Issues discovered by internal review and disclosed here so contributors and judges can see what is in flight. All open items are tracked in docs/BUILD_PLAN.md and addressed before submission.
- Severity: High
- Affected:
verdict/graph/wrappers/deny_rule.py:221-248(_to_path_str,_is_under_evidence) - Discovered: 2026-05-02 (internal security review of
feat/W2.C.4-compose-executor-work) - Status: Open — fix tracked under W2.C.1.b (deny-rule normalization hardening)
- Scope mapping: "Bypass of the three-layer immutability defense" (in-scope §)
_to_path_str uses pathlib.PurePosixPath(value), which deliberately does not resolve .. segments or collapse leading //. The deny check then compares the un-normalized string against "/evidence/" via prefix match. Inputs like /work/../evidence/out.txt, /tmp/../evidence/out.txt, and //evidence/out.txt slip past Layer 2 even though the kernel resolves them to /evidence/out.txt at syscall time. Layer 3 (read-only mount + noexec + host chattr +i) is the actual write blocker in correctly-configured deployments, but CLAUDE.md §3.1 designates Layer 2 as the architectural guarantee that fires in all three modes — defense-in-depth must hold even if Layer 3 is degraded.
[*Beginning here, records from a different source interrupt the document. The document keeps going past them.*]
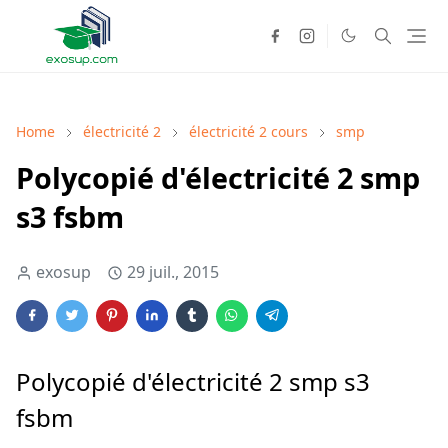
Home
électricité 2
électricité 2 cours
smp
Polycopié d'électricité 2 smp
s3 fsbm
exosup
29 juil., 2015
Polycopié d'électricité 2 smp s3
fsbm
Remediation: replace PurePosixPath with os.path.normpath (lexical .. collapse) plus an explicit double-slash strip, then compare via pathlib.PurePosixPath parents rather than string prefix. Add RED tests for .. traversal, //-prefix, NUL injection, and symlink-style siblings of /evidence.
- Severity: High
- Affected:
verdict/ledger/hmac_key.py:134(_TPMHMACProvider.signand the symmetricverify) - Discovered: 2026-05-02 (internal security review of
feat/W2.C.4-compose-executor-work) - Status: Open — fix tracked under W2.C.3.b (TPM HMAC sequencing)
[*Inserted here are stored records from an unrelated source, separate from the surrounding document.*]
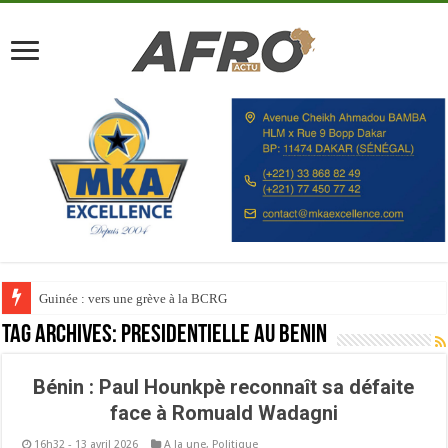
Guinée : vers une grève à la BCRG
Tag Archives:
Présidentielle au Benin
Bénin : Paul Hounkpè reconnaît sa défaite
face à Romuald Wadagni
16h32 - 13 avril 2026
A la une
,
Politique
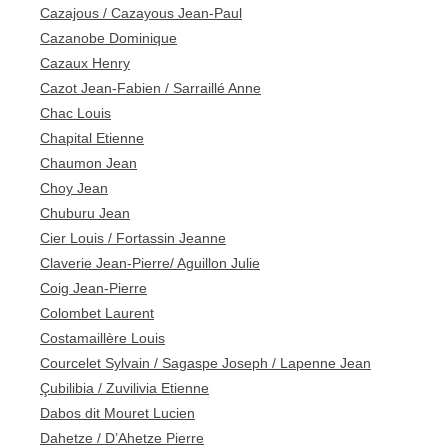
Cazajous / Cazayous Jean-Paul
Cazanobe Dominique
Cazaux Henry
Cazot Jean-Fabien / Sarraillé Anne
Chac Louis
Chapital Etienne
Chaumon Jean
Choy Jean
Chuburu Jean
Cier Louis / Fortassin Jeanne
Claverie Jean-Pierre/ Aguillon Julie
Coig Jean-Pierre
Colombet Laurent
Costamaillère Louis
Courcelet Sylvain / Sagaspe Joseph / Lapenne Jean
Çubilibia / Zuvilivia Etienne
Dabos dit Mouret Lucien
Dahetze / D’Ahetze Pierre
- Scope mapping: "HMAC ledger forgery / chain-of-custody breakage" (in-scope §)
_TPMHMACProvider.sign() truncates its message argument with TPM2B_MAX_BUFFER(message[:1024]) and returns the digest as if it covered the full input. There is no length guard, no error on overflow, no chunked path via TPM2_HMAC_Start / TPM2_SequenceUpdate / TPM2_SequenceComplete. LedgerWriter._compute_payload_hash (writer.py:73-81) appends prev_entry_hash and entry_id after the JSON payload — for any tool-call entry whose serialized payload exceeds ~960 bytes (the steady state once langfuse_trace_id, output_files_sha256, parse_warnings, and the NIST SP 800-86 metadata are populated), the chain-linkage bytes fall past the truncation window and are not authenticated at all. An attacker with write access to cases/<id>/ledger.jsonl can rewrite prev_entry_hash / entry_id (or splice forged entries) while verdict validate still reports the chain as intact in the TPM configuration. Software (hmac.HMAC) and gpg-derived paths are unaffected.
Remediation: raise an explicit HMACMessageTooLargeError for inputs > TPM2B_MAX_BUFFER until sequenced-HMAC is implemented; then implement TPM2_HMAC_Start / SequenceUpdate / SequenceComplete chunking. Mirror the change in verify. Add a unit test (the §3.10 single-system-boundary mock exception applies at the tpm2_pytss boundary) that signs a ≥ 4 KB message and asserts that two messages differing only in bytes after position 1024 produce different signatures.